A normally reasonable, rational and responsible oncologist refused to see a patient with a diagnosis of cancer. She was available; in fact, the patient was just down the hall. She has a deep understanding of the particular disease. There was no problem with insurance coverage, precertification or co-pay. The doc is a provider on the patient’s plan. The reason was simple, as well as very complex. The patient is dead.
Do you know the old saw, “why do they put nails in coffins? “ It’s to keep out the oncologists. Nonetheless, in this case, the surgical service actually called the oncologist to do a consult in the morgue. Come on down, review the records, and, I suppose, examine the “patient.” I think we can assume that the verbal history would be brief. (?Patient not cooperative ?Patient does not respond to questions). Still, while this doctor is always willing to help, this request seemed to go beyond the pale.
The problem is this. The patient was admitted to the hospital with an acute surgical emergency. Labs were drawn, EKG performed, IV placed and he was stabilized. The patient was then whisked to the operating room, where, after an otherwise uncomplicated, routine and successful procedure, he died.
Now, the surgical service is asking a remarkable post-hoc question. Should they have taken the patient to the OR in this first place? Or, more specifically, what was the patient’s prognosis, re his advanced cancer? Did it justify the surgical risk? Instead of entering the OR, should the patient have entered hospice?
Any oncologist will tell you this is the sort of question we get all the time. Should a patient with Stage II lung cancer have bypass heart surgery? Is a diagnosis of CLL a contraindication to dialysis? Does a family history of cancer mean the patient should not have immunosuppressants?
However, there are several problems with the oncologist trying to predict the future and balance it against surgical risk. First, truthfully, we are not very good at it. Cancer doctors receive very little training in determining prognosis and data says we get it wrong much of the time.
Second, we are biased towards our patients and towards the potential success of cancer treatment. Not only do we sometimes believe too much in therapy, at times we are slow to tell our patients that the likelihood of the treatment curing or having a major benefit is small.
Finally, its not just cancer. There is the need to predict the future in patients with heart disease, kidney failure, advancing cirrhosis, debilitating AIDS and old age itself. For a challenge try to decide whether a patient newly diagnosed with Alzheimer’s disease should have a revision of an old pacemaker, a colonoscopy because of anemia, dental implants or hip replacement for moderate arthritis. Such decisions require an understanding of the course of the illness, which is often variable, the risk and benefit of the proposed surgery, which is not always evident, and, critically, an appreciation of the desires, goals and understanding of the patient.
It occurs to me, that in addition to doctors with primary responsibility for a particular illness, such as cardiologists, nephrologists, neurologists and geriatricians, there is a medical specialty that has a keen interest and specific training in prognosis. That is Palliative Medicine. Because of the need to decide whether patients are appropriate for end-of-life care, especially hospice, Palliative Medicine doctors have done extensive research on prediction, receive training in prognosis and a major part of the Palliative Medicine board certification exam is testing this skill.

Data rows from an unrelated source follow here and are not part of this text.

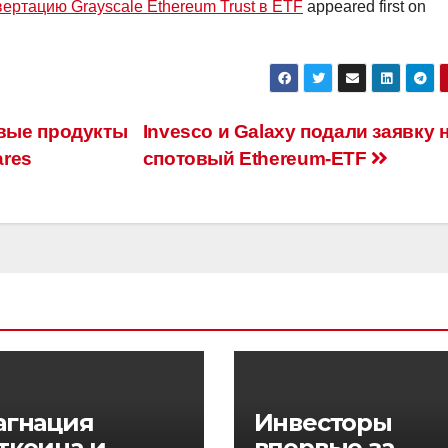
вертацию Grayscale Ethereum Trust в ETF
appeared first on
вые продукты
Invesco и Galaxy подали заявку 
ares
спотовый Ethereum-ETF
агнация
Инвесторы
ткоина и
впервые за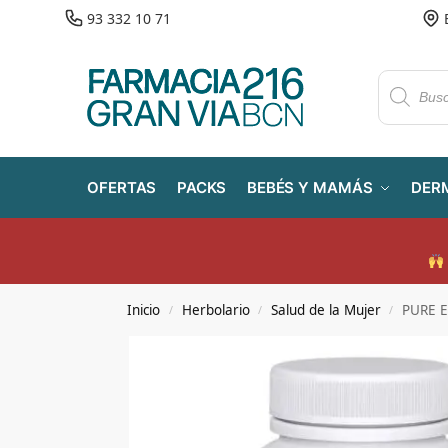
93 332 10 71
OFERTAS
PACKS
BEBÉS Y MAMÁS
DER
Inicio
Herbolario
Salud de la Mujer
PURE E
/
/
/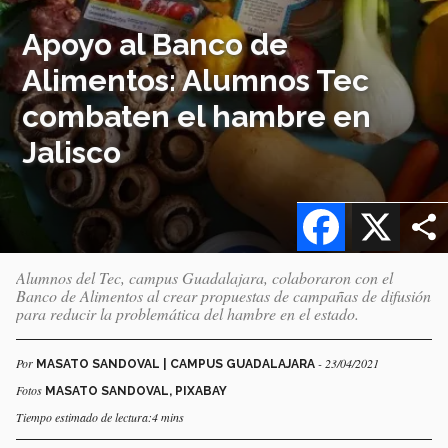
Apoyo al Banco de
Alimentos: Alumnos Tec
combaten el hambre en
Jalisco
Facebook
X
Alumnos del Tec, campus Guadalajara, colaboraron con el
Banco de Alimentos al crear propuestas de campañas de difusión
para reducir la problemática del hambre en el estado.
Por
- 23/04/2021
MASATO SANDOVAL | CAMPUS GUADALAJARA
Fotos
MASATO SANDOVAL, PIXABAY
Tiempo estimado de lectura:4 mins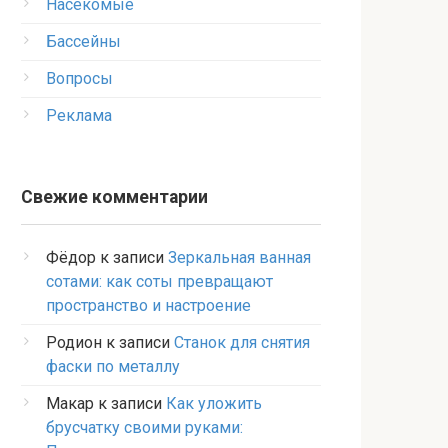
Насекомые
Бассейны
Вопросы
Реклама
Свежие комментарии
Фёдор
к записи
Зеркальная ванная
сотами: как соты превращают
пространство и настроение
Родион
к записи
Станок для снятия
фаски по металлу
Макар
к записи
Как уложить
брусчатку своими руками:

Consulting not for care directions or quality of life assistance, but to give advice regarding the appropriateness of surgery, or other new medical intervention, would be an expansion of the traditional role of the Palliative Medicine service. It has the advantage of involving a clinician who has specialty expertise in prognostication, focuses on communication and has the perspective of a small degree of distance and objectivity around the particular case.

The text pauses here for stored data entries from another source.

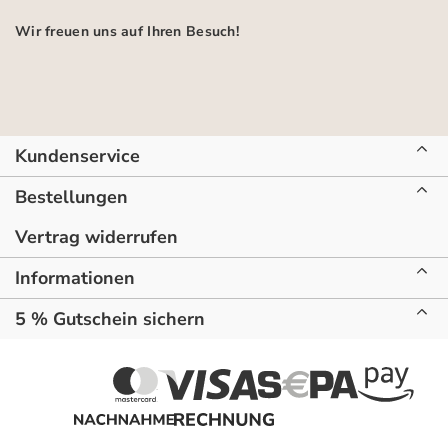
Wir freuen uns auf Ihren Besuch!
Kundenservice
Bestellungen
Vertrag widerrufen
Informationen
5 % Gutschein sichern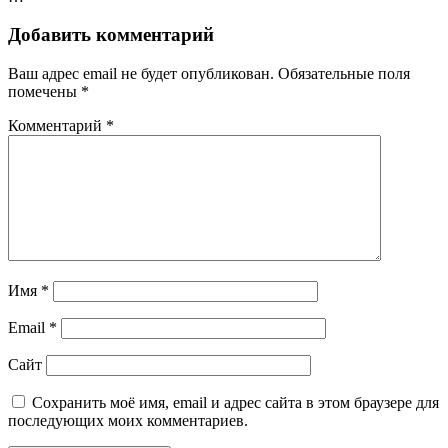
Добавить комментарий
Ваш адрес email не будет опубликован.
Обязательные поля
помечены
*
Комментарий
*
Имя
*
Email
*
Сайт
Сохранить моё имя, email и адрес сайта в этом браузере для
последующих моих комментариев.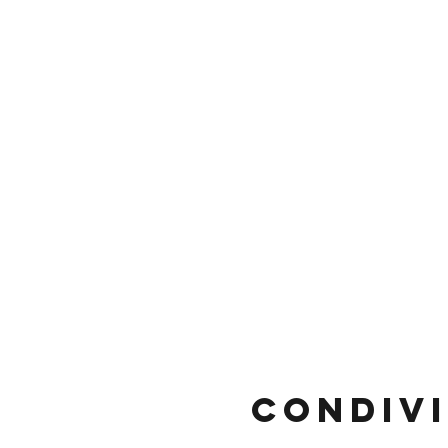
Condivi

Palliative Medicine started, several decades ago, with a goal to improve pain control in the last few days of life. It has grown to offer a broad base of quality and support for patients and families who are at every point on the chronic disease path. Perhaps, prognostic consultation is a further way this critical specialty can help all of us, even we recalcitrant oncologists, to balance care and caring in patients with complex illness.